Dataset records
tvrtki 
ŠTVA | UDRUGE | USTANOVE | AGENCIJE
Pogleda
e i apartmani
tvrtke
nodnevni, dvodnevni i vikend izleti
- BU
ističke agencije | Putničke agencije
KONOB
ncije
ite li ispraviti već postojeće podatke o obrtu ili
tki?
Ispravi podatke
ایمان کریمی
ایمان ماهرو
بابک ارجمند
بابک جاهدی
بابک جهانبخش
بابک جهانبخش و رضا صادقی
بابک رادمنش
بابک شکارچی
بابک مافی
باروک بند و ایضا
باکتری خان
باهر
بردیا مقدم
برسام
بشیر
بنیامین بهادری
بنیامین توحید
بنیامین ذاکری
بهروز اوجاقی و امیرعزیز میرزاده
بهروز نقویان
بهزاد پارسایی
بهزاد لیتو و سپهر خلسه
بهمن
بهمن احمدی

==

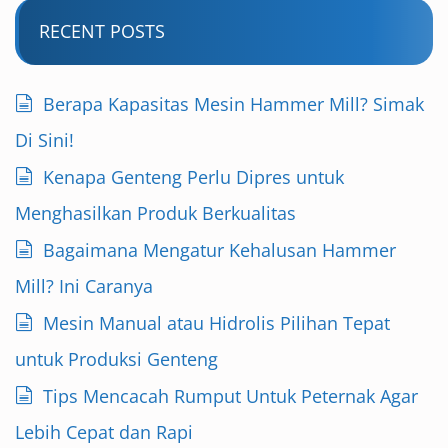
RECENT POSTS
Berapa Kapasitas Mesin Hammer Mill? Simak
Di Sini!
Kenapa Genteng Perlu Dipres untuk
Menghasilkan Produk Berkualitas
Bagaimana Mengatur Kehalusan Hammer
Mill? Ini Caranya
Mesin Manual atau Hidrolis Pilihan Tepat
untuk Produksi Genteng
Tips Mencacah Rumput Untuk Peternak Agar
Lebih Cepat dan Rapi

### WHAT IS EXPECTED
Produce only the lines from the line containing "RECENT POSTS" through the line containing "Lebih Cepat dan Rapi", inclusive of both, exactly as they stand in the entries above.

### RESULT
RECENT POSTS
Berapa Kapasitas Mesin Hammer Mill? Simak
Di Sini!
Kenapa Genteng Perlu Dipres untuk
Menghasilkan Produk Berkualitas
Bagaimana Mengatur Kehalusan Hammer
Mill? Ini Caranya
Mesin Manual atau Hidrolis Pilihan Tepat
untuk Produksi Genteng
Tips Mencacah Rumput Untuk Peternak Agar
Lebih Cepat dan Rapi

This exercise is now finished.